Substantive Goals. Using last year's model as a benchmark, we would like to expand the course in two directions. First, with the enhanced redistricting capacity of the Autobound software extension and the enhanced speed of the workstations, we intend to allow student workgroups to choose states other than Virginia-ideally, we will be able to use both Virginia and New Jersey (two states that have completed their redistricting state-level redistricting) as benchmarks. Second, we hope to undertake more complex analysis now that we can use the actual census bloc data-as opposed to the larger scale, voting district data we use last year.

Additionally, we intend to assign students projects of a broader substantive nature. Accordingly, students would have the option of using the GIS technology to complement work they might be doing in other course offerings such as Introduction to Environmental Studies (Intr 110), Poverty: An Introduction (Intr 101), Latin American Economies (Econ 296), European Politics (Politics 245), Western Democracies (Politics 240), Asian Politics (Politics 392) and so forth. Ideally, this course will ultimately serve as an interdisciplinary social science complement to the Natural Science courses that already incorporate GIS analysis.

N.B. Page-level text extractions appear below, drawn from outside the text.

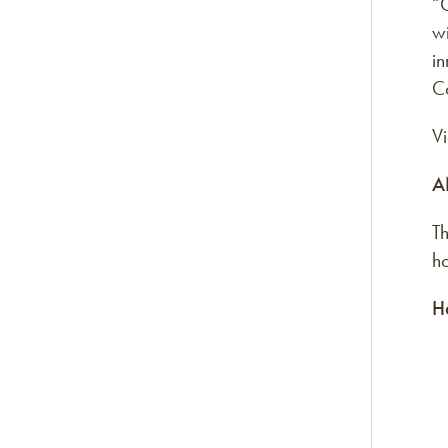
“O
wi
in
Co
V
A
Th
h
H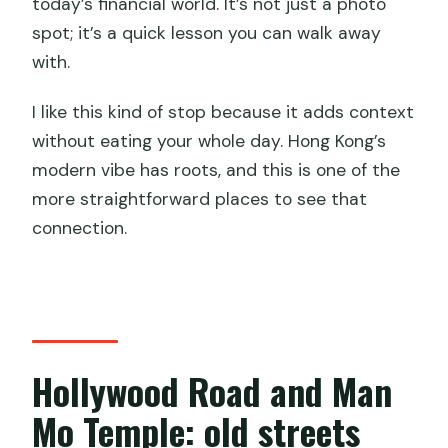
today’s financial world. It’s not just a photo
spot; it’s a quick lesson you can walk away
with.
I like this kind of stop because it adds context
without eating your whole day. Hong Kong’s
modern vibe has roots, and this is one of the
more straightforward places to see that
connection.
Hollywood Road and Man
Mo Temple: old streets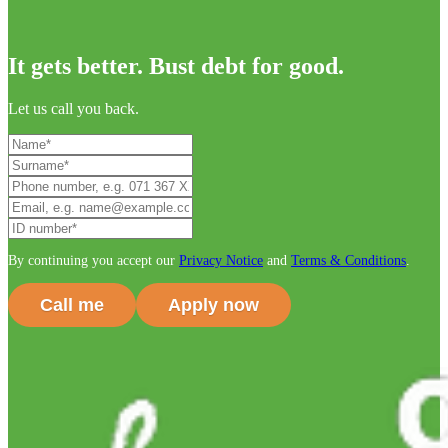
It gets better. Bust debt for good.
Let us call you back.
By continuing you accept our
Privacy Notice
and
Terms & Conditions
.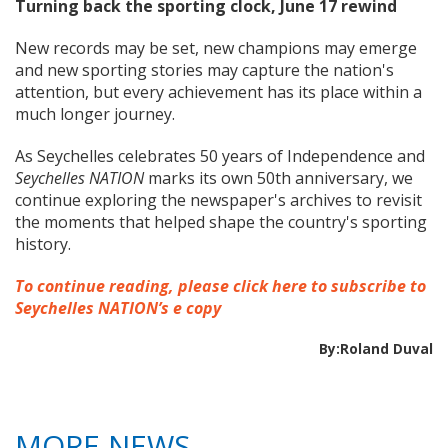
Turning back the sporting clock, June 17 rewind
New records may be set, new champions may emerge
and new sporting stories may capture the nation's
attention, but every achievement has its place within a
much longer journey.
As Seychelles celebrates 50 years of Independence and
Seychelles NATION
marks its own 50th anniversary, we
continue exploring the newspaper's archives to revisit
the moments that helped shape the country's sporting
history.
To continue reading, please click here to subscribe to
Seychelles NATION’s e copy
By:Roland Duval
MORE NEWS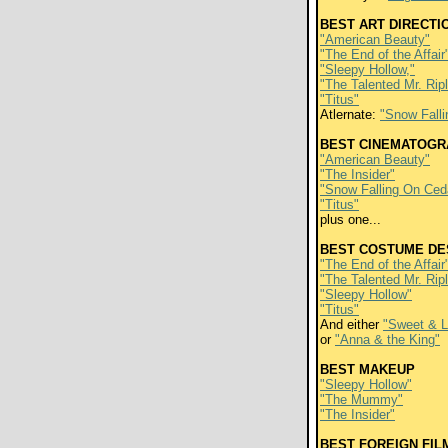
BEST ART DIRECTI
"American Beauty"
"The End of the Affair
"Sleepy Hollow,"
"The Talented Mr. Rip
"Titus"
Atlernate:
"Snow Fall
BEST CINEMATOGR
"American Beauty"
"The Insider"
"Snow Falling On Ced
"Titus"
plus one...
BEST COSTUME DE
"The End of the Affair
"The Talented Mr. Rip
"Sleepy Hollow"
"Titus"
And either
"Sweet & 
or
"Anna & the King"
BEST MAKEUP
"Sleepy Hollow"
"The Mummy"
"The Insider"
BEST FOREIGN FIL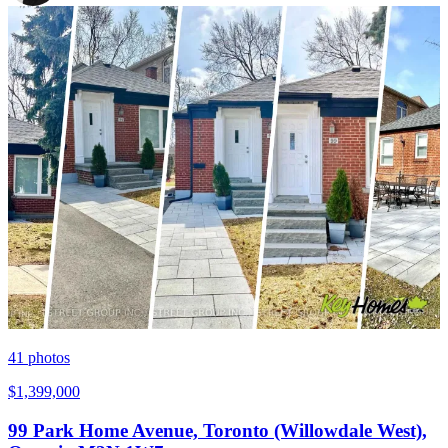
41
photos
$1,399,000
99 Park Home Avenue, Toronto (Willowdale West),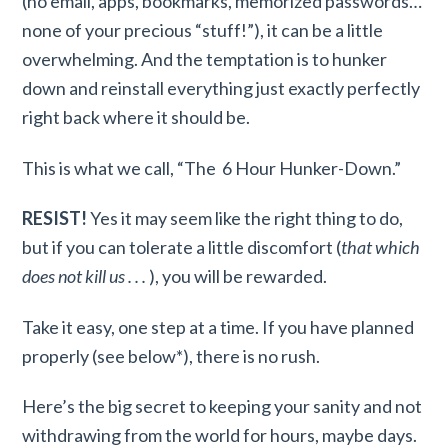
(no email, apps, bookmarks, memorized passwords…
none of your precious “stuff!”), it can be a little
overwhelming. And the temptation is to hunker
down and reinstall everything just exactly perfectly
right back where it should be.
This is what we call, “The 6 Hour Hunker-Down.”
RESIST!
Yes it may seem like the right thing to do,
but if you can tolerate a little discomfort (
that which
does not kill us . . .
), you will be rewarded.
Take it easy, one step at a time. If you have planned
properly (see below*), there is no rush.
Here’s the big secret to keeping your sanity and not
withdrawing from the world for hours, maybe days.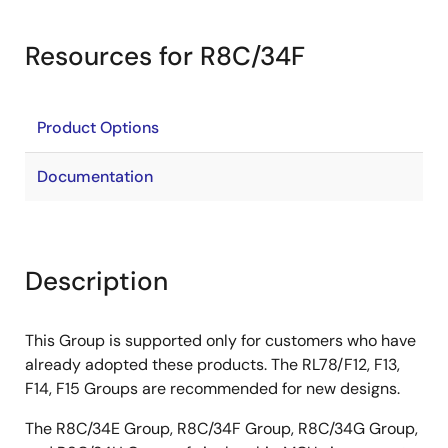
Resources for R8C/34F
Product Options
Documentation
Description
This Group is supported only for customers who have
already adopted these products. The RL78/F12, F13,
F14, F15 Groups are recommended for new designs.
The R8C/34E Group, R8C/34F Group, R8C/34G Group,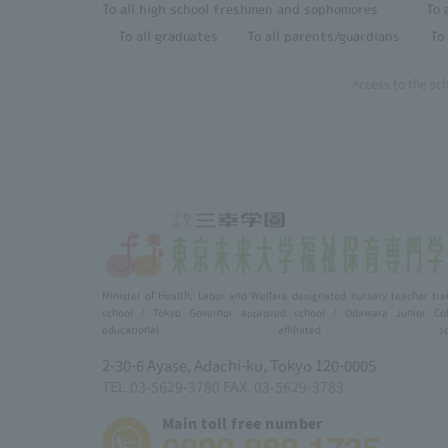
To all high school freshmen and sophomores
To 
To all graduates
To all parents/guardians
To 
Access to the sc
Minister of Health, Labor and Welfare designated nursery teacher tra
school / Tokyo Governor approved school / Odawara Junior Col
educational affiliated scho
2-30-6 Ayase, Adachi-ku, Tokyo 120-0005
TEL.03-5629-3780 FAX. 03-5629-3783
Main toll free number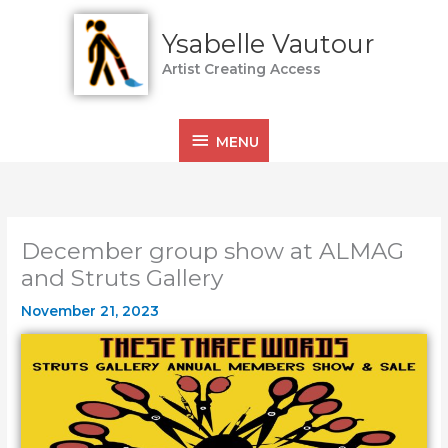
Skip
MENU
to
Ysabelle Vautour
content
Artist Creating Access
MENU
December group show at ALMAG
and Struts Gallery
November 21, 2023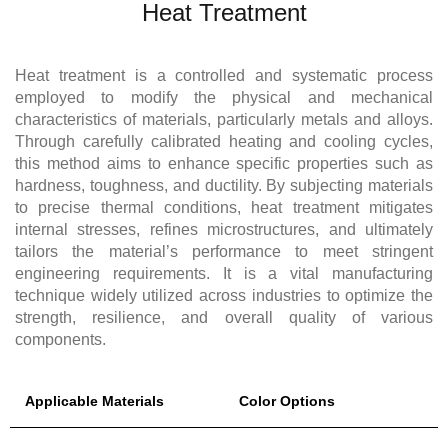
Heat Treatment
Heat treatment is a controlled and systematic process
employed to modify the physical and mechanical
characteristics of materials, particularly metals and alloys.
Through carefully calibrated heating and cooling cycles,
this method aims to enhance specific properties such as
hardness, toughness, and ductility. By subjecting materials
to precise thermal conditions, heat treatment mitigates
internal stresses, refines microstructures, and ultimately
tailors the material’s performance to meet stringent
engineering requirements. It is a vital manufacturing
technique widely utilized across industries to optimize the
strength, resilience, and overall quality of various
components.
Applicable Materials
Color Options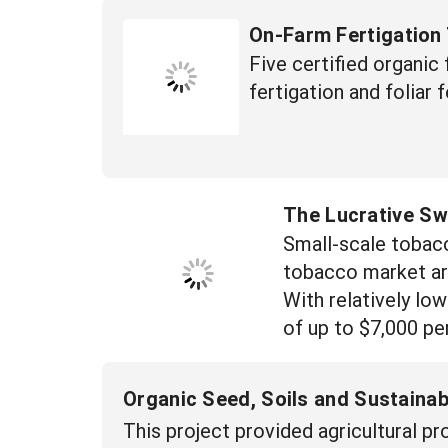
On-Farm Fertigation 
Five certified organic
fertigation and foliar 
The Lucrative Sw
Small-scale tobacc
tobacco market are 
With relatively low
of up to $7,000 per
Organic Seed, Soils and Sustaina
This project provided agricultural 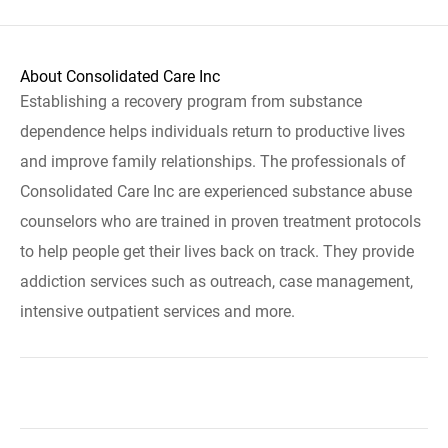
About Consolidated Care Inc
Establishing a recovery program from substance
dependence helps individuals return to productive lives
and improve family relationships. The professionals of
Consolidated Care Inc are experienced substance abuse
counselors who are trained in proven treatment protocols
to help people get their lives back on track. They provide
addiction services such as outreach, case management,
intensive outpatient services and more.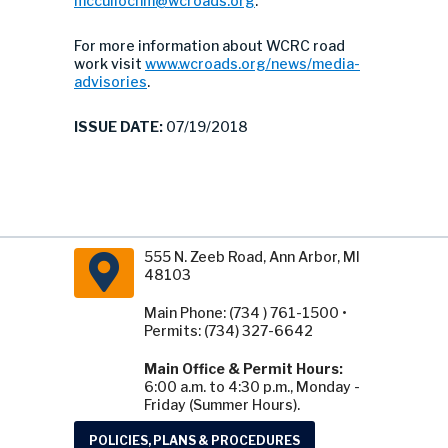
mccullochm@wcroads.org
.
For more information about WCRC road
work visit
www.wcroads.org/news/media-
advisories
.
ISSUE DATE:
07/19/2018
555 N. Zeeb Road, Ann Arbor, MI
48103
Main Phone: (734 ) 761-1500 •
Permits: (734) 327-6642
Main Office & Permit Hours:
6:00 a.m. to 4:30 p.m., Monday -
Friday (Summer Hours).
POLICIES, PLANS & PROCEDURES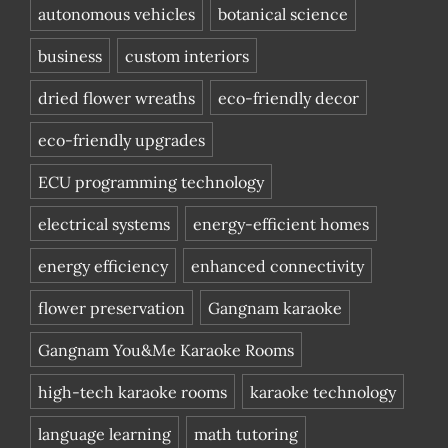
autonomous vehicles
botanical science
business
custom interiors
dried flower wreaths
eco-friendly decor
eco-friendly upgrades
ECU programming technology
electrical systems
energy-efficient homes
energy efficiency
enhanced connectivity
flower preservation
Gangnam karaoke
Gangnam You&Me Karaoke Rooms
high-tech karaoke rooms
karaoke technology
language learning
math tutoring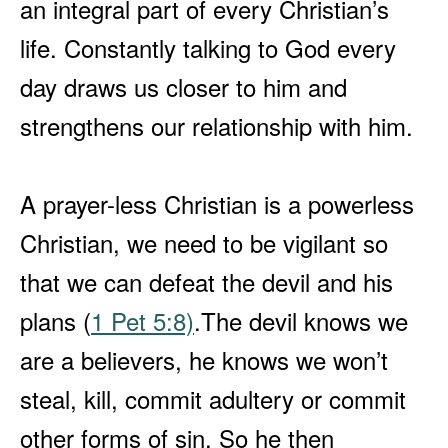
an integral part of every Christian’s
life. Constantly talking to God every
day draws us closer to him and
strengthens our relationship with him.
A prayer-less Christian is a powerless
Christian, we need to be vigilant so
that we can defeat the devil and his
plans (
1 Pet 5:8)
.
The devil knows we
are a believers, he knows we won’t
steal, kill, commit adultery or commit
other forms of sin. So he then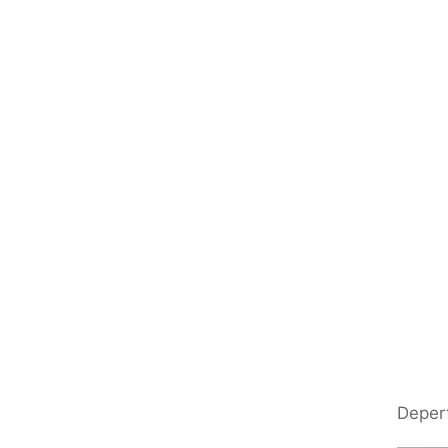
Deper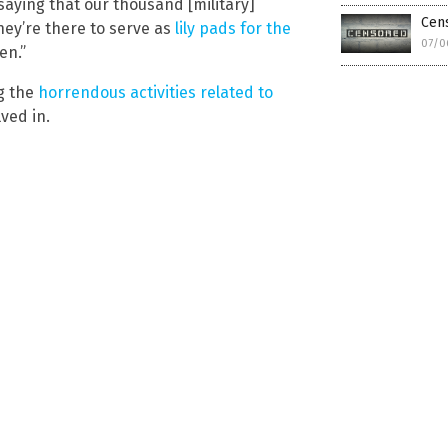
 saying that our thousand [military]
Cen
hey’re there to serve as
lily pads for the
07/0
en.”
g the
horrendous activities related to
lved in.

Finally, we intend to develop more student opportunities for summer employment or academic year independent study. We have already arranged for one of our students from last year to serve as a course assistant this winter. He will be available one evening a week to assist students with their projects. As well, two of our graduates are working with us this Fall semester to develop an urban politics database and to continue processing the census data for use in the course

Administrative Concerns. For the upcoming iteration of the course, we have made temporary arrangements that will allow us to work with the larger census dataset using secure workstations. We will borrow high-speed machines from our Biology Department and maintain them in a small storage room ( a service room for one of our amphitheater classrooms) to which we can limit access. For classroom purposes, we will use a separate teaching lab with a local high-speed server that will allow us to use the smaller (voting districts) census dataset for teaching purposes, while giving students access to the larger dataset on our secure workstations at night.

Sharing of Results and Collaboration

Using ESRI's ArcIMS 3.0, an Internet map server platform, we will present student projects on the Web in a uniquely interactive and dynamic fashion. Internet users will be able to view student redistricting plans and other maps by panning, zooming, identifying features, and even querying data through this map server.

The Future

Administrative and Pedagogical Issues. To free us from the constraints imposed by a server-based computer lab, we will seek funding for a several top of the line laptops that we can assign to each workgroup. This will provide more flexibility in scheduling the class and also allow us to teach the course using what is essentially the industry standard for redistricting analysis-the laptop. As well, it will enable students to access the census data throughout the school day and therefore have more flexibility in arranging their work time. Currently, we will have to restrict access to our workroom to the evenings because the classroom that it serves is in use throughout the school day.

Substantive Issues. While we will use redistricting again as the primary course focus, we intend to develop the course as a complement to our environmental studies and global stewardship programs. Ideally, in the future, students will come into the course with a research prospectus, gather data, analyze that data using GIS and other software, then present their findings in writing as well as in electronic projects.